Guest lecture “Visualising Rituals in Gandhara” by Ashwini Lakshminarayanan, June 05, 2025

We are delighted to announce the launch of our new lecture series, “The Gandhāra Corpora Project Lecture Series”, and share the details for the inaugural hybrid lecture below, marking the beginning of what promises to be an engaging and dynamic program. The lecture series are organized by Prof. Charles DiSimone, who leads the ERC-funded project “Corpora in Greater Gandhāra.
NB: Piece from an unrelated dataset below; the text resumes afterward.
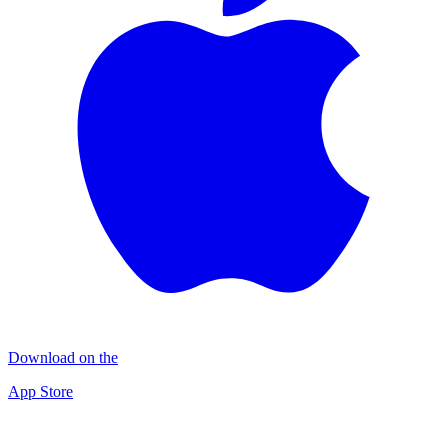
Download on the
App Store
Tracing the development of Buddhist textuality and Gilgit/Bamiyan manuscript networks in the first millennium of the common era” at the Ghent Centre for Buddhist Studies.

 

Title: Visualising Rituals in Gandhara

Speaker: Ashwini Lakshminarayanan, Cardiff University

Timing: Thursday, June 05, 2025 @ 16.00

Location: Faculteitszaal, Blandijn faculteit Letteren en Wijsbegeerte (Blandijnberg 2, 9000 Gent)

In-person and ONLINE

All are welcome. Please register for the series through this Google Form: https://forms.gle/TwffQCPuVipUpMvk6

 

Abstract: 

It has long been recognised that the bases of Buddha and Bodhisattva schist statues from the ancient region of Gandhāra depict to some extent scenes that echo ritual practices that were normative for the region. While they have been the focus of sporadic assessments in the last decades, this paper is a systematic analysis of statue bases coming from ancient Gandhāra, a region located in the Northwest part of the Indic subcontinent, within the wider context of Gāndhārī donative inscriptions and Chinese travelogues. Dating broadly from the second century CE onwards, the statues bases, this paper argues, were a new venue to visually reinforce the ritual efficacy. As part of the systematic analysis, this talk showcases a work in progress, shedding light on the conventions used on statue bases and the actions of figures represented within them.

Short bio: 

Dr Ashwini Lakshminarayanan is a Maria Skłodowska-Curie Research Fellow at Cardiff University leading the project ‘GRAVE: Gandharan Relic rituals and Veneration Explored’. This project analyses the visual material from Gandhāra (present day Pakistan and Afghanistan between the 1st and the 4th centuries CE) in its socio-religious context, focussing on contemporary Gandhari relic donative inscriptions and later Chinese accounts of relic veneration in the region. Besides rituals, Ashwini Lakshminarayanan’s work also focuses on gender, multi-cultural and multi-religious interactions within the Kushan kingdom.